Je parle plus de l’éco-anxiété elle-même dans un article dédié. Cette peur tout à fait naturelle est provoquée par la conscience de la menace sur la vie terrestre symbolisée par le changement climatique. Elle peut être accompagnée de sentiments de désespoir, d’impuissance, de colère et de solitude. Nous pouvons aussi sentir de la culpabilité d’avoir trahi la Terre et nos valeurs, et de la honte d’être incapables d’agir efficacement. Tous les ingrédients sont réunis pour être traumatisé, ou au moins faire une bonne déprime !

Et je l’ai testée, cette déprime. Ayant une conscience environnementale depuis mon enfance, j’évitais le gaspillage des ressources, mais je prenais quand même l’avion et j’avais une grosse voiture. Je suivais de près les recherches autour du changement climatique et la destruction de la biodiversité. Bien que les théories d’effondrement me semblaient plausibles, je ne les croyais pas. En fait, j’étais toujours optimiste, pensant que le monde se réveillerait à temps pour trouver des solutions.

Optimisme est un mot gentil pour le déni. Dans mon cas, c’est l’édifice de déni qui s’est effondré, et avec lui, une partie de mon identité, me laissant vulnérable et impuissant. Ma vie et mes projets avaient perdu leur sens, et mon travail – qui à l’époque était loin d’être écologique – était devenu un fardeau. Je ne voyais que des limitations. Il m’a fallu du temps pour me rendre compte de ce que j’étais en train d’expérimenter.

Est-ce que mon éco-anxiété est une maladie mentale comme suggère l’APA ? Je trouve l’idée dangereuse pour trois raisons. D’abord, cette anxiété est un signal d’alarme naturel face à une situation traumatique et il serait temps qu’on arrête de parler de maladie mentale dans ce cas. Après tout, la terre a besoin de notre éco-anxiété !

Ensuite, le vrai problème n’était pas ma prise de conscience, mais le déni que j’ai entretenu jusque-là. C’est, au bout du compte, un comportement autodestructeur. En considérant le déni comme le problème, nous pouvons nous intéresser à son origine. Le déni est une manière de se dissocier d’une expérience traumatique. Mais avant de déclarer que la plupart des gens sur la planète sont en dissociation et donc sont des malades mentaux, nous pouvons plutôt explorer la nature du traumatisme qui a provoqué leur déni et essayer de le guérir. Les pistes ne manquent pas.

Et troisièmement, si l’éco-anxiété est une maladie créée par le changement climatique, ben génial, c’est donc la faute du climat ! Du coup, c’est le climat qui est la menace et moi la victime. Re-bonjour le déni car ce retournement de cause à effet masque la réalité : c’est la Terre qui est la victime et c’est nous la menace à sa santé. Le changement climatique, comme mon éco-anxiété, n’est qu’un symptôme de notre abus de la Terre. Si maladie mentale il y a, c’est que nous nous pensons séparés et supérieurs à elle.2

Et le Covid-19 dans tout ça ? Nous sommes en train de faire la même inversion : si c’est le virus qui est l’ennemi nous pouvons oublier qui est la vraie menace à notre survie. Encore une fois, le virus n’est qu’un symptôme d’un problème que nous avons créé en détruisant la biodiversité de la Terre. La peur que nous sentons face au virus renforce l’idée que nous devons combattre la nature, plutôt que l’aider.
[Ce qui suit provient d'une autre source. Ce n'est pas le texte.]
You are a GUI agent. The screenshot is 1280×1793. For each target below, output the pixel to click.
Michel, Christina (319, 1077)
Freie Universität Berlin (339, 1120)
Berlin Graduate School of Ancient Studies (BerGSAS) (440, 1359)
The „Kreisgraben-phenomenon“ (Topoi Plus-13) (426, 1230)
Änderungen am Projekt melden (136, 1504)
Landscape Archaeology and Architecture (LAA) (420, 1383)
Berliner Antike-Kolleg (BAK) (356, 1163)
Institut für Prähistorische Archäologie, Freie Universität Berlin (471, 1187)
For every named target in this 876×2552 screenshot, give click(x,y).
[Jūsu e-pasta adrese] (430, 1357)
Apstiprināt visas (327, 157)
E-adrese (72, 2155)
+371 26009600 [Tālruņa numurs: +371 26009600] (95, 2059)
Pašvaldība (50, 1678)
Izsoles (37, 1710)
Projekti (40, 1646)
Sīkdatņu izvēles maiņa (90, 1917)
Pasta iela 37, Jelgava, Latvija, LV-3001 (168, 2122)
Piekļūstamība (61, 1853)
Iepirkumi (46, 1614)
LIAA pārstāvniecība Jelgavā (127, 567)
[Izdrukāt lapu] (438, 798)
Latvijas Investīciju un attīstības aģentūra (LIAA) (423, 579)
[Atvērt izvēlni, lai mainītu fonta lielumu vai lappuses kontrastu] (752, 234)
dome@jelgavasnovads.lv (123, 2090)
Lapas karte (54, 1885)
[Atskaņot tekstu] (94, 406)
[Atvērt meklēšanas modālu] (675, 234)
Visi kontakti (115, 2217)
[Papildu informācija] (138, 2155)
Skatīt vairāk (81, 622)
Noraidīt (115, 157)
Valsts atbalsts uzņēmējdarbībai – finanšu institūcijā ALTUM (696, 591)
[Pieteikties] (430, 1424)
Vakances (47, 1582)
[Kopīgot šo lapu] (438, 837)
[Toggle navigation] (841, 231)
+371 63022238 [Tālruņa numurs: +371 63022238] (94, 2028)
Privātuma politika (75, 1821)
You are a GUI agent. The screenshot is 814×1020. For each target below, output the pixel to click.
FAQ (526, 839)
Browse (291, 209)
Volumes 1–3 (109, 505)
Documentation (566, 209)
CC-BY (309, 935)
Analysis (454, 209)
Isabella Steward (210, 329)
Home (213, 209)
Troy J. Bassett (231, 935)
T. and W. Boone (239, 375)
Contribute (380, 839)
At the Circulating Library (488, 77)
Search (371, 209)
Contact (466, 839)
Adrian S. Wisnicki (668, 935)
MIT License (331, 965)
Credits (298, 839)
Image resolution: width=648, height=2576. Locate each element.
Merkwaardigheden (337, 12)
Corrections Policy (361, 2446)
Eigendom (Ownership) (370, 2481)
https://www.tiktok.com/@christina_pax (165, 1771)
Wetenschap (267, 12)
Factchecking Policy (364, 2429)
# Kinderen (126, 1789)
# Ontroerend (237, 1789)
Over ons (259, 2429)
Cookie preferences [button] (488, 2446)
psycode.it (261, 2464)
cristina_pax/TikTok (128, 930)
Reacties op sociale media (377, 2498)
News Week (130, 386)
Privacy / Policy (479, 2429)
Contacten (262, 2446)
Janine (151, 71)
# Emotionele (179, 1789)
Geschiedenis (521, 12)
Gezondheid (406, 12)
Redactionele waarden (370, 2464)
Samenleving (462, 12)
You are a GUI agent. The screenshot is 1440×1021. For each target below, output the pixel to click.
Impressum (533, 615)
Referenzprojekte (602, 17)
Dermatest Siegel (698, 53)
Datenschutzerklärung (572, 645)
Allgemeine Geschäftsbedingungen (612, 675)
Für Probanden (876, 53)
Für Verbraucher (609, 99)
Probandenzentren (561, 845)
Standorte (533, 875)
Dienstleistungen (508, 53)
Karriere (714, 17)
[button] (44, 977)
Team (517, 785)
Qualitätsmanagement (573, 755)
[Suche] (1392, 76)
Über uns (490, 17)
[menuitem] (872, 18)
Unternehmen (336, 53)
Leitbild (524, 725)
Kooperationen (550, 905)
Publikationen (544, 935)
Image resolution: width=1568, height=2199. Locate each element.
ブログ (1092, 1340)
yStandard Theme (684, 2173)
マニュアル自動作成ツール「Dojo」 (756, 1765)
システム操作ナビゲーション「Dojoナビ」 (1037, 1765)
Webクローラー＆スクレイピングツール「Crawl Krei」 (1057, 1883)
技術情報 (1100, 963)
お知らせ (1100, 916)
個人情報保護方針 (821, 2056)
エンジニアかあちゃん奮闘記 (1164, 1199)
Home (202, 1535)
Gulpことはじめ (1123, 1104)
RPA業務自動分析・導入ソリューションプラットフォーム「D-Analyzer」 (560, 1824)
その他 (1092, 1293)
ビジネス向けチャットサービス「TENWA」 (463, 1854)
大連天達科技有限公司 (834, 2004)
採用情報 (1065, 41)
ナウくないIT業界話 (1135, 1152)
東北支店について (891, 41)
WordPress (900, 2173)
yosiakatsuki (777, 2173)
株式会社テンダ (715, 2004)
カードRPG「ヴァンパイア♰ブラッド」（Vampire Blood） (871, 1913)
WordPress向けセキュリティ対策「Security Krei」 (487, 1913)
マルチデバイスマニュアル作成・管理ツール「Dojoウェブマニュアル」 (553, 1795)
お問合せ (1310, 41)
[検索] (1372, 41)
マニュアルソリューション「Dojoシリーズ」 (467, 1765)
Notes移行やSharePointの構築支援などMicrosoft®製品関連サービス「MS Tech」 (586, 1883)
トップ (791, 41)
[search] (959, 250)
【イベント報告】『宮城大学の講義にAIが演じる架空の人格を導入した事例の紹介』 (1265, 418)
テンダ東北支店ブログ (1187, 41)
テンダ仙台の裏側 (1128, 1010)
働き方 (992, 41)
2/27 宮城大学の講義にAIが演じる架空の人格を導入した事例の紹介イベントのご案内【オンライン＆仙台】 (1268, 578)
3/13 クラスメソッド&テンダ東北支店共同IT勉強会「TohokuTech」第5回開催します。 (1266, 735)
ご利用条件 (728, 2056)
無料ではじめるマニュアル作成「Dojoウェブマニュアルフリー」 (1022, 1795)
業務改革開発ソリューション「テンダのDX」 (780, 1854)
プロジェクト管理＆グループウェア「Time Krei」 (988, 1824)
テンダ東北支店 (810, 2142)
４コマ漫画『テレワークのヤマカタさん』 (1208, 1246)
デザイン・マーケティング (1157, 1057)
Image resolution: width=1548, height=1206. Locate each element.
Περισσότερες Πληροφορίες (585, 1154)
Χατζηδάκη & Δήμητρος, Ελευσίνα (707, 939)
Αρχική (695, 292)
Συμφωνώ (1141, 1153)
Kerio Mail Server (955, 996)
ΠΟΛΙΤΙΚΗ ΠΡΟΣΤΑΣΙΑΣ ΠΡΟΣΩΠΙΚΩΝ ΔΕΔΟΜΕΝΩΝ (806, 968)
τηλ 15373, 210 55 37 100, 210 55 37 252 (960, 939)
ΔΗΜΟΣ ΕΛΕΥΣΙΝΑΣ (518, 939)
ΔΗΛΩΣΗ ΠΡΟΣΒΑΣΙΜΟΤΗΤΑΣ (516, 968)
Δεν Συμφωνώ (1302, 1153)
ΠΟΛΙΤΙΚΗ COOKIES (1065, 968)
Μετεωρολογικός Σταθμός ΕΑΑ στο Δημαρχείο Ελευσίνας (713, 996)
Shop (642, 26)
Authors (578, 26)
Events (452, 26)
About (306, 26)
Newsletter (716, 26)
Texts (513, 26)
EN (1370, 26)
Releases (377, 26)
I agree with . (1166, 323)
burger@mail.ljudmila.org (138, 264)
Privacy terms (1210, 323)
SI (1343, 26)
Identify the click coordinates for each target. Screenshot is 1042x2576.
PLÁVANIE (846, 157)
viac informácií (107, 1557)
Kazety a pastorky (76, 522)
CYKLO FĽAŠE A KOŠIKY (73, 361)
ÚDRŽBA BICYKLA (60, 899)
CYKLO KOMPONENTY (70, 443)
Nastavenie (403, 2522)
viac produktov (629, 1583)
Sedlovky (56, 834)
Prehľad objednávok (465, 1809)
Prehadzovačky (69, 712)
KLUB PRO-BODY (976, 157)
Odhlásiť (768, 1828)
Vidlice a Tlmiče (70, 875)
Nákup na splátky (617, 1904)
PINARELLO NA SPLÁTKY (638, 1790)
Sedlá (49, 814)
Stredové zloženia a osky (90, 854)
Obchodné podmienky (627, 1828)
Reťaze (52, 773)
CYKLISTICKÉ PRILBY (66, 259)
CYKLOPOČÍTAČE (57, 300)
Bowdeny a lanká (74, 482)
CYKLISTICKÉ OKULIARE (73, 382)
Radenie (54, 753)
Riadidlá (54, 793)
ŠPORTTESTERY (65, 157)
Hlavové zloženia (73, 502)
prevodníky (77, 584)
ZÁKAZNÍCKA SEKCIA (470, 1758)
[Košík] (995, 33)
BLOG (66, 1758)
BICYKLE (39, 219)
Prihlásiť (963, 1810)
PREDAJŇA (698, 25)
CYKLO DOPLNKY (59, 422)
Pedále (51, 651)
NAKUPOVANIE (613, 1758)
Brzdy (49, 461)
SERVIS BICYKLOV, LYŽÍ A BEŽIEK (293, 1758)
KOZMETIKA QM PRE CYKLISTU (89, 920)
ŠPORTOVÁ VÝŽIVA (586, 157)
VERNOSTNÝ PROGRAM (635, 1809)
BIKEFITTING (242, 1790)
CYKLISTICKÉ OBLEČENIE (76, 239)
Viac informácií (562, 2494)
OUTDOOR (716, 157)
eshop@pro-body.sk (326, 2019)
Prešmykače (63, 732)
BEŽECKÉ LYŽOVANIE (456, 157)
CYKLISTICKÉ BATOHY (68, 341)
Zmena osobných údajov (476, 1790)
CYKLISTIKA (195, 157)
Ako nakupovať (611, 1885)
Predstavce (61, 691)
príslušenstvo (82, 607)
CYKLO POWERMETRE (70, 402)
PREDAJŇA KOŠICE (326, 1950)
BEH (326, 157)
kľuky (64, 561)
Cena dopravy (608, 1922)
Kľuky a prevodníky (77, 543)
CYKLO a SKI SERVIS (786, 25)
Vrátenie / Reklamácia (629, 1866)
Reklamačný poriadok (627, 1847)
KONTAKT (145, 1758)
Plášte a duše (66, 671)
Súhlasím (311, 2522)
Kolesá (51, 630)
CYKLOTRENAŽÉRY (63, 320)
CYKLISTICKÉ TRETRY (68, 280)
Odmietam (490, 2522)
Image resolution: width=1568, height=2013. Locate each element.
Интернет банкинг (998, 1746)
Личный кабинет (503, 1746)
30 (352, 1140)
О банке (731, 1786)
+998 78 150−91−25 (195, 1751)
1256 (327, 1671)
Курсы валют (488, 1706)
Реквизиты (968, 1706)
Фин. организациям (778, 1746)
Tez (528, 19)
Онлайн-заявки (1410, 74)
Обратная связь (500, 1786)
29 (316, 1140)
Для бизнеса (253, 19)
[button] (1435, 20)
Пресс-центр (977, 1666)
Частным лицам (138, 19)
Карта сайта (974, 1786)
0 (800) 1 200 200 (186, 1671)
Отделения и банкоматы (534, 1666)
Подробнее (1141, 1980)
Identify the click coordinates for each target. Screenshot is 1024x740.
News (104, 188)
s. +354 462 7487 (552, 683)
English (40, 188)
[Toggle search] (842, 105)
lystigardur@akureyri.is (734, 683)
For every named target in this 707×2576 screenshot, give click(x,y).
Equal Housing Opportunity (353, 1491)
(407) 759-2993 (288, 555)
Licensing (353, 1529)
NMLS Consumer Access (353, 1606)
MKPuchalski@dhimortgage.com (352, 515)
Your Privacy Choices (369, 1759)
Mais il y a une grande différence. Avec le Covid-19, bien que nous ayons essayé de nier sa dangerosité au départ, ça n’a pas marché longtemps. La « covid-anxiété » est devenu virale, et en quelques semaines cette peur a aligné la volonté de toute la planète. Même les français se sont montrés solidaires en choisissant d’obéir aux ordres de confinement – en grognant bien sûr !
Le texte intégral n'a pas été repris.